▶ _Task description_
Scan the entries below for the string "gian" and copy every line where it turns up.

[Dataset entries]
┄┄┄┄┄┄┄┄┄┄┄┄┄┄┄┄┄┄┄┄

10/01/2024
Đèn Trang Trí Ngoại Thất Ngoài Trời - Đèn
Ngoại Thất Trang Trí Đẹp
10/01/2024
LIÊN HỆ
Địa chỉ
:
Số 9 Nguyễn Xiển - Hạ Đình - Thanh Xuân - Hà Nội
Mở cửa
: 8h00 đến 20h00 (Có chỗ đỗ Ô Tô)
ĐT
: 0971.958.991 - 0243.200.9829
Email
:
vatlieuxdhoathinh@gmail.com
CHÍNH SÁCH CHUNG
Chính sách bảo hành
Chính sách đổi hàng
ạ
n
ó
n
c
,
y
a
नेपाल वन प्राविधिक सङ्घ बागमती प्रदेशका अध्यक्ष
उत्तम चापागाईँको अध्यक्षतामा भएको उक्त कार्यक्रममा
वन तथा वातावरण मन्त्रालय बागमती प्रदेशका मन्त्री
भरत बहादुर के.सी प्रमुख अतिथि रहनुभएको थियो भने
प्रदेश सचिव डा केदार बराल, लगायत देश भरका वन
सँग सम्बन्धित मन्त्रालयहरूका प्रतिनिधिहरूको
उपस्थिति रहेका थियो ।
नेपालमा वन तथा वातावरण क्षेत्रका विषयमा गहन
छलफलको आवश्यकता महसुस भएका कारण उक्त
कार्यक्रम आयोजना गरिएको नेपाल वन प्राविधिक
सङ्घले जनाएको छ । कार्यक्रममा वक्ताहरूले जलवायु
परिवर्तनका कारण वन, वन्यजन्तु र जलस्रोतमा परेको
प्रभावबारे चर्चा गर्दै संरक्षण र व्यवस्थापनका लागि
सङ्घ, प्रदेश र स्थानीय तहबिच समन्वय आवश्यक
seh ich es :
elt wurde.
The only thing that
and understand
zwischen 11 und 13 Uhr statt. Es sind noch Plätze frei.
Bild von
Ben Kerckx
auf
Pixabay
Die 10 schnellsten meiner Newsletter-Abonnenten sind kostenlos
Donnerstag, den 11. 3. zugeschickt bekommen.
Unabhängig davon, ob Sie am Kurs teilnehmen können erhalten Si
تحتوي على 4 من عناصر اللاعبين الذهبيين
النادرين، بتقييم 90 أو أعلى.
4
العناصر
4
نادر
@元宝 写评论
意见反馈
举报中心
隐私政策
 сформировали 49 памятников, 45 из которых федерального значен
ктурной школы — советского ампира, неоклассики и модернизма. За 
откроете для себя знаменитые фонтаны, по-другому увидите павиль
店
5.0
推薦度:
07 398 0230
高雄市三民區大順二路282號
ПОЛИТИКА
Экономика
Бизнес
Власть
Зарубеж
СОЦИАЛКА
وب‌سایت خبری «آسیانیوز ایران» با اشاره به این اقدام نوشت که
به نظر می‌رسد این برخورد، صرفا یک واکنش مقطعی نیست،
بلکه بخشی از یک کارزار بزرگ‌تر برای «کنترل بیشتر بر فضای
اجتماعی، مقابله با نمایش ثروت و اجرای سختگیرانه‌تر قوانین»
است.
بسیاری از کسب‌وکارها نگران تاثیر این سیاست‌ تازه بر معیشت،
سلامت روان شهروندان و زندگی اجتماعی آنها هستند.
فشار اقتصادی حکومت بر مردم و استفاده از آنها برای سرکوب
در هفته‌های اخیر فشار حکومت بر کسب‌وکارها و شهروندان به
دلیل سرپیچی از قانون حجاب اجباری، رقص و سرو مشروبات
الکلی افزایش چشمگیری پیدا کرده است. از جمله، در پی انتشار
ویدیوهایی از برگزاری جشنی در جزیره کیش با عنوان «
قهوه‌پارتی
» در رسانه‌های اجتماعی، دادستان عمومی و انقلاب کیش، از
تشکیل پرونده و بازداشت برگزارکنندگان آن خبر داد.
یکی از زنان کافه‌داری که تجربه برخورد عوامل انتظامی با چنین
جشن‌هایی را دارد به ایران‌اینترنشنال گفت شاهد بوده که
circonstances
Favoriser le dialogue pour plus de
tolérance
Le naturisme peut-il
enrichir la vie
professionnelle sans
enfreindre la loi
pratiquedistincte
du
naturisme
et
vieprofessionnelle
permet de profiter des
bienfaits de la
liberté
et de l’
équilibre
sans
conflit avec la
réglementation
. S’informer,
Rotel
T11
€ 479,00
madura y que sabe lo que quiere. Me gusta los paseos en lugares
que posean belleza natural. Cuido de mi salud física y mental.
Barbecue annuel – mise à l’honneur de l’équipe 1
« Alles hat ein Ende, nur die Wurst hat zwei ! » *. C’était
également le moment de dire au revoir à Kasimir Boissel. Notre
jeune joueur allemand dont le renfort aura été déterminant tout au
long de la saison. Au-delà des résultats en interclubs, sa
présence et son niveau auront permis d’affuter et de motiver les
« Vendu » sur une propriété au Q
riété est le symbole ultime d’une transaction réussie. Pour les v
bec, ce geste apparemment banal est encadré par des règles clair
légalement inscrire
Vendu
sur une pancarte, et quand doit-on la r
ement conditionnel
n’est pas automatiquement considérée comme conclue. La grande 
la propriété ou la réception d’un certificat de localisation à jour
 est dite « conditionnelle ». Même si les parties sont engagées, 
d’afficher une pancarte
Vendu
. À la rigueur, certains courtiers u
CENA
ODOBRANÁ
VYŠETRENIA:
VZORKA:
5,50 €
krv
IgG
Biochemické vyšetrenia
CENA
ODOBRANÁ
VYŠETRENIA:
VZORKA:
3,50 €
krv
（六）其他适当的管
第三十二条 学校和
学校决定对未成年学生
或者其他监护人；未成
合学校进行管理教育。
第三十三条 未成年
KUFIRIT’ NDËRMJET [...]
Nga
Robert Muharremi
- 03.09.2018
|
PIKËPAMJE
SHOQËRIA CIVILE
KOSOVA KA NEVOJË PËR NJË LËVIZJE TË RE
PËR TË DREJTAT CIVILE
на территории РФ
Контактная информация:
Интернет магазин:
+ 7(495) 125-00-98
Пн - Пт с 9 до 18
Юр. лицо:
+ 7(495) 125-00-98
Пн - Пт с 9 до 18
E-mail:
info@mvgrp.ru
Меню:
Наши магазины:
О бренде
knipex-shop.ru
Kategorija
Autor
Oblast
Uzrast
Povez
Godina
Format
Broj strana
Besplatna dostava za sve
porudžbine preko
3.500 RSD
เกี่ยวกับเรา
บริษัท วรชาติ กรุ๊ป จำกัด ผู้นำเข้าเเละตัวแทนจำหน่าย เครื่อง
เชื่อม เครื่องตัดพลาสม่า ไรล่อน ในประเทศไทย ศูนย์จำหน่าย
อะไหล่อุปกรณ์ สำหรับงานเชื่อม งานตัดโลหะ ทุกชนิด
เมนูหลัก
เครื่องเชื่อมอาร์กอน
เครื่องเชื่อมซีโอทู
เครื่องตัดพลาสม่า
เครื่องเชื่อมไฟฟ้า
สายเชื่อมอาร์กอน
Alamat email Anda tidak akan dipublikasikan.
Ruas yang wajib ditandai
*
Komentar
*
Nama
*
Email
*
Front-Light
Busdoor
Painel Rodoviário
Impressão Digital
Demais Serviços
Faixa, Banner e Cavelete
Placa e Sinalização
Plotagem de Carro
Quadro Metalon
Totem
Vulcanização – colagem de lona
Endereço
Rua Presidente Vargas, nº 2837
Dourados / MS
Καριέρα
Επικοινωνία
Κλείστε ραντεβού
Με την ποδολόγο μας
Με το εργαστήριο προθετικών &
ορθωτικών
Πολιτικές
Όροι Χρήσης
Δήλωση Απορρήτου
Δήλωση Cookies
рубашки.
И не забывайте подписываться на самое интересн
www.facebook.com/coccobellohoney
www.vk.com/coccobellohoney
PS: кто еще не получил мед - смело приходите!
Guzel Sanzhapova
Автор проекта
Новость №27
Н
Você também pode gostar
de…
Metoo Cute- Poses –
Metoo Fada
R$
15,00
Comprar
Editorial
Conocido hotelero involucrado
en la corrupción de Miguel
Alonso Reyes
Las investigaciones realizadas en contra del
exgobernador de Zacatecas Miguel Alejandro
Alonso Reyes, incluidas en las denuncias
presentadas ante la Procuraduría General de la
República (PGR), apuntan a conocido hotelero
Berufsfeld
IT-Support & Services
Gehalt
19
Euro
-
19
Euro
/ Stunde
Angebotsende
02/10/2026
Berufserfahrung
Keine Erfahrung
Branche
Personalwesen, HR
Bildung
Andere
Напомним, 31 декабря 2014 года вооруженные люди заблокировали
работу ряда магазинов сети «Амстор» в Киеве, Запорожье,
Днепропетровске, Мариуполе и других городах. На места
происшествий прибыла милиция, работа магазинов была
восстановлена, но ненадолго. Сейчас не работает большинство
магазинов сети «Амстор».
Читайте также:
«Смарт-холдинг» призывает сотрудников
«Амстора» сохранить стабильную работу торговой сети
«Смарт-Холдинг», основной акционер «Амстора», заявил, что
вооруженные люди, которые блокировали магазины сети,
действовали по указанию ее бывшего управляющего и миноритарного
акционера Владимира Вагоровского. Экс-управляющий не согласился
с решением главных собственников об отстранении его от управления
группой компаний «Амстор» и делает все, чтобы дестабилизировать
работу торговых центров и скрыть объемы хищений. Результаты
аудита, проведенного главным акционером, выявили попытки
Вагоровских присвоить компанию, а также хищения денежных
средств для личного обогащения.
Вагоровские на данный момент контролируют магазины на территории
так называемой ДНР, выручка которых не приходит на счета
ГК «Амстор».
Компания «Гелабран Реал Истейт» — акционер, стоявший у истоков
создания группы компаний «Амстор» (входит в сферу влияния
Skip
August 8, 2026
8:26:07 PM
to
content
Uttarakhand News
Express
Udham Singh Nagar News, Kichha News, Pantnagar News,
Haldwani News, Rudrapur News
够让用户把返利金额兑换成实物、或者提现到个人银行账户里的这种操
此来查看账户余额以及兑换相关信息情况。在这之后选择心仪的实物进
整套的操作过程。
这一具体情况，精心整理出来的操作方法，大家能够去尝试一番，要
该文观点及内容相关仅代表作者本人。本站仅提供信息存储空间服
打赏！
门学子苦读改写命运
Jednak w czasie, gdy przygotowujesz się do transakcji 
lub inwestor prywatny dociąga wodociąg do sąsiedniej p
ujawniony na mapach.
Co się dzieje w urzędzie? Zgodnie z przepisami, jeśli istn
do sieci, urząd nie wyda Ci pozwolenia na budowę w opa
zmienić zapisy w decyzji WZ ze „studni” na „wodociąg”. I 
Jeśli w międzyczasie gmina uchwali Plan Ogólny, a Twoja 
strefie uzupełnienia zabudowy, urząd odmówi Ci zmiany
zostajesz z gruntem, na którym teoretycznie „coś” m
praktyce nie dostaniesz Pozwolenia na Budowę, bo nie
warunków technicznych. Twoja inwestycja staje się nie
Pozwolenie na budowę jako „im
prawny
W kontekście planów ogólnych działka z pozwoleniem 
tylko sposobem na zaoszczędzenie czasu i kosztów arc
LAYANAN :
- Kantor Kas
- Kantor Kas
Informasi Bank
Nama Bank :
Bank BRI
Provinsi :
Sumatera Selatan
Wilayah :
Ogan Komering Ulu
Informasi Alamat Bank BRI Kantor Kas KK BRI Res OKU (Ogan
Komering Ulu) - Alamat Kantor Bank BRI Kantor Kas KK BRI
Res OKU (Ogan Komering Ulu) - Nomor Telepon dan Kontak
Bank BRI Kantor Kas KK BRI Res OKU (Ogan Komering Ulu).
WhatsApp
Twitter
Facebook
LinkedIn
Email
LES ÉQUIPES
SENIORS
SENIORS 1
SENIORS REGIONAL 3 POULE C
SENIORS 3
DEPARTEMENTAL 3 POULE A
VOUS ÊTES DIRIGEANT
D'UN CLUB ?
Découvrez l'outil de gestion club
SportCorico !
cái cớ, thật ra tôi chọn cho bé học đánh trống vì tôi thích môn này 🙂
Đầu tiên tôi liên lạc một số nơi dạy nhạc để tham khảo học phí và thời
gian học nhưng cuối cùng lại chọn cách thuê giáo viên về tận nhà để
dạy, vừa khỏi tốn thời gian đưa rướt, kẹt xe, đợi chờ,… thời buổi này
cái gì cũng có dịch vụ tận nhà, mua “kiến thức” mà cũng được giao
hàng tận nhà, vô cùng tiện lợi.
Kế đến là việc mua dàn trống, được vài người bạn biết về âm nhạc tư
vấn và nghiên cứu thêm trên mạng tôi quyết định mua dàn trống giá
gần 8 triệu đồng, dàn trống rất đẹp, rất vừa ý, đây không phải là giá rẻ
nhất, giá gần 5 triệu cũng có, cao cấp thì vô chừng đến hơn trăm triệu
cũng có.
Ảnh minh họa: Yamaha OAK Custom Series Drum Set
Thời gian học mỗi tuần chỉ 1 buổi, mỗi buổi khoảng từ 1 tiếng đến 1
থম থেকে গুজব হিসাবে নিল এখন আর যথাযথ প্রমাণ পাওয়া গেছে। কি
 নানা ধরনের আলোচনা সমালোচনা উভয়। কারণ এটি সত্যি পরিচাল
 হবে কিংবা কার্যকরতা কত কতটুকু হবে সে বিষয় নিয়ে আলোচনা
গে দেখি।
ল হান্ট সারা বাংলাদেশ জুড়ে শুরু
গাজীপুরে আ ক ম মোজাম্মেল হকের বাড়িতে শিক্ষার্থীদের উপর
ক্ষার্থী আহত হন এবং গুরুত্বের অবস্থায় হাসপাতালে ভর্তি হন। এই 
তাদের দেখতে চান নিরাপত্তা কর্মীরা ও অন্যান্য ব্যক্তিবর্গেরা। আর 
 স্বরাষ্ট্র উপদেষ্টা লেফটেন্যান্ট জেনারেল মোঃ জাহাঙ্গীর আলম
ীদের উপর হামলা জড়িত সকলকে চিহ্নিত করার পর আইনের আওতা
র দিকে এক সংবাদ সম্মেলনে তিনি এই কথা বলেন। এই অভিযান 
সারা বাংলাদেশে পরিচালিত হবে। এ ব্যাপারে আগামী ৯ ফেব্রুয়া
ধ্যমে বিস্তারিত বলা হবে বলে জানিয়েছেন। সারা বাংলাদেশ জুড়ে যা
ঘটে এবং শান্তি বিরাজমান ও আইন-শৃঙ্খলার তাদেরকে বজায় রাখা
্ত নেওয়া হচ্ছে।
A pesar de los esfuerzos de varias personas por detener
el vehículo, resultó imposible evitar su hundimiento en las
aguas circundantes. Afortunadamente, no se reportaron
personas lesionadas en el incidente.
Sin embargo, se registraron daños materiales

┄┄┄┄┄┄┄┄┄┄┄┄┄┄┄┄┄┄┄┄

▶ _Output of the task_
gian học nhưng cuối cùng lại chọn cách thuê giáo viên về tận nhà để
dạy, vừa khỏi tốn thời gian đưa rướt, kẹt xe, đợi chờ,… thời buổi này
Thời gian học mỗi tuần chỉ 1 buổi, mỗi buổi khoảng từ 1 tiếng đến 1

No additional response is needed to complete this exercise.